Jack Crowe reported earlier this morning on former vice president Joe Biden’s health-care plan, which would expand the Affordable Care Act by adding a public option. This distinguishes Biden from the field of politicians vying for the Democratic presidential nomination, as most primary candidates have endorsed some form of “Medicare for All,” a single-payer model that would eliminate private insurance.
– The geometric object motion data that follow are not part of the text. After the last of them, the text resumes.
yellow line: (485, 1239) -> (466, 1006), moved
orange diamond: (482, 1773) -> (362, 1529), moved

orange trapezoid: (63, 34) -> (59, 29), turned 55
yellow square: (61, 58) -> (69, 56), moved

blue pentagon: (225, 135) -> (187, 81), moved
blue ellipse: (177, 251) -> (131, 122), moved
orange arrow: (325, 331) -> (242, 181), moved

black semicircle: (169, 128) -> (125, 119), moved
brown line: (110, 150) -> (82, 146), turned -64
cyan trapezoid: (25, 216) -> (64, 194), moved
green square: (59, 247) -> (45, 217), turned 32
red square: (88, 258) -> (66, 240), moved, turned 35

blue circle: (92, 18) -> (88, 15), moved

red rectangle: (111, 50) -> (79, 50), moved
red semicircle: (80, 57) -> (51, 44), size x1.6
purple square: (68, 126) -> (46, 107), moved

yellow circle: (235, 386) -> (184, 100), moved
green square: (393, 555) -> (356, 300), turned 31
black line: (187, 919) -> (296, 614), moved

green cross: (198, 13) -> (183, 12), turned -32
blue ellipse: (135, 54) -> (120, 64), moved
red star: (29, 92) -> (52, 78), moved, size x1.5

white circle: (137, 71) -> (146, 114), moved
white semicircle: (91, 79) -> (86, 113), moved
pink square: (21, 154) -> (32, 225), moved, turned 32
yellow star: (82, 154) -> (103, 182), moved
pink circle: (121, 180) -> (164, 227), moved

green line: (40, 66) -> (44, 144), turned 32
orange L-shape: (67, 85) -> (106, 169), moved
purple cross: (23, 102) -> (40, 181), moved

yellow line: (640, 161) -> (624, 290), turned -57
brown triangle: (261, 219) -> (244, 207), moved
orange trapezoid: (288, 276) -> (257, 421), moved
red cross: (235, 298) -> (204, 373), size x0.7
But his unwillingness to embrace the most radical health-care proposals on offer should not be mistaken for a dedication to moderation. Though Biden continues stubbornly to call himself a “personally pro-life” Democrat, his plan would enshrine into federal law the Supreme Court’s Roe v. Wade decision legalizing abortion, preventing states from protecting unborn life in any way (more or less formalizing the status quo, entrenched by courts that nearly uniformly interpret both Roe and Planned Parenthood v. Casey in favor of a woman’s supposed right to unlimited abortion access rather than in favor of states’ right to regulate abortion after fetal viability).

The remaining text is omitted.